=== TASK STATEMENT ===
Below are some records; copy each line in them that contains "Italiano".

Stored data entries
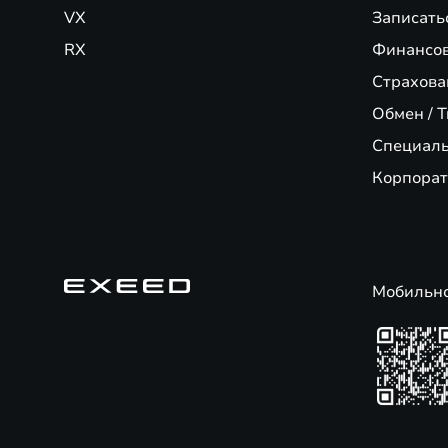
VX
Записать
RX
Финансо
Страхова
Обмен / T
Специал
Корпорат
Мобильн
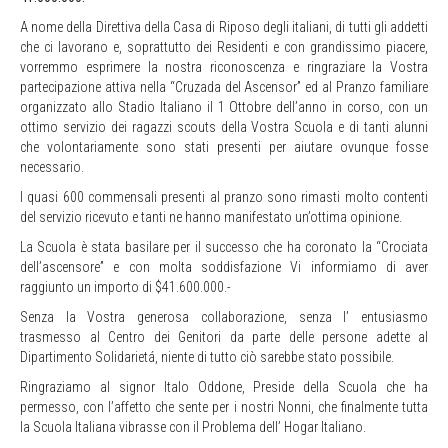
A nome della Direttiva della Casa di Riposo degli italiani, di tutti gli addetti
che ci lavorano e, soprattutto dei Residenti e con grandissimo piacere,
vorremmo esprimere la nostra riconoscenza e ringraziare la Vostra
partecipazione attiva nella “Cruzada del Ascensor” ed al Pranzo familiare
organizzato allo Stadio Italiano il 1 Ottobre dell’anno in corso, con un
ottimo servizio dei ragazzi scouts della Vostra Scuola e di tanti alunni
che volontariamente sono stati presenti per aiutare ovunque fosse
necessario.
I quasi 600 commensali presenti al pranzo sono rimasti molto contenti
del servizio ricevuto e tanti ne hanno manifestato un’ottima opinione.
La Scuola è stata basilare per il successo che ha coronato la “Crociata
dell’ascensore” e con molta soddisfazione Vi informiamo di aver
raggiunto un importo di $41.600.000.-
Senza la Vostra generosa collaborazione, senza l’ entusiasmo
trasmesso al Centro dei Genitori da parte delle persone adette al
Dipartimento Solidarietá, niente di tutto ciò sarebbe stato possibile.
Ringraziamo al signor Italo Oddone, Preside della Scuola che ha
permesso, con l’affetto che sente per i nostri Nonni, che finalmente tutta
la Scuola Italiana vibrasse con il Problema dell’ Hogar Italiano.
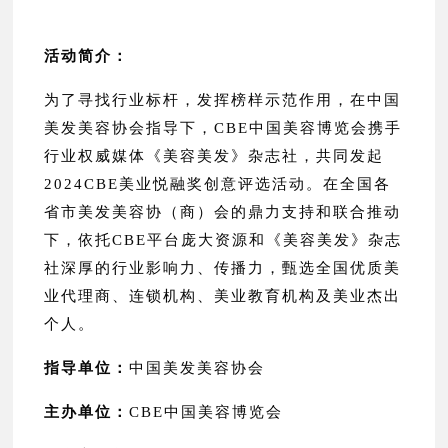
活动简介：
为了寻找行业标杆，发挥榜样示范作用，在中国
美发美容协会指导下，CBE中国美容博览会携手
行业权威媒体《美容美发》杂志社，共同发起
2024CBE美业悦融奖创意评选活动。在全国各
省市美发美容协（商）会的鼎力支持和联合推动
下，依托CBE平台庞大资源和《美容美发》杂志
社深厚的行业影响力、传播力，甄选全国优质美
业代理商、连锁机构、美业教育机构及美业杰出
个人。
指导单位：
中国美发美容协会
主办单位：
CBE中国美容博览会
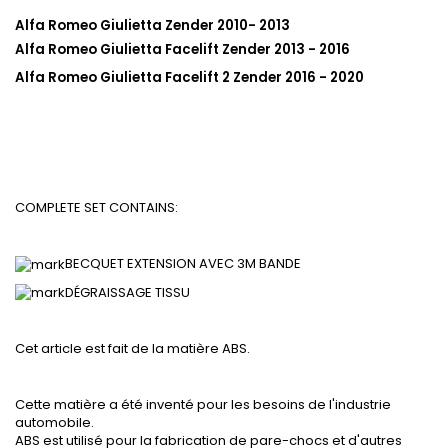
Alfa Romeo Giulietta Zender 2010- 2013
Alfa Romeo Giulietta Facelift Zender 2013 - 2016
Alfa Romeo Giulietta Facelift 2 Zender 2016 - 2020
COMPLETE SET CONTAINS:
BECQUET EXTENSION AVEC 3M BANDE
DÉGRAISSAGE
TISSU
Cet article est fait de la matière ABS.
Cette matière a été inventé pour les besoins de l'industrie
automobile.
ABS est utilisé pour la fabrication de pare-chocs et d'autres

=== ANSWER SECTION ===
organizzato allo Stadio Italiano il 1 Ottobre dell’anno in corso, con un
la Scuola Italiana vibrasse con il Problema dell’ Hogar Italiano.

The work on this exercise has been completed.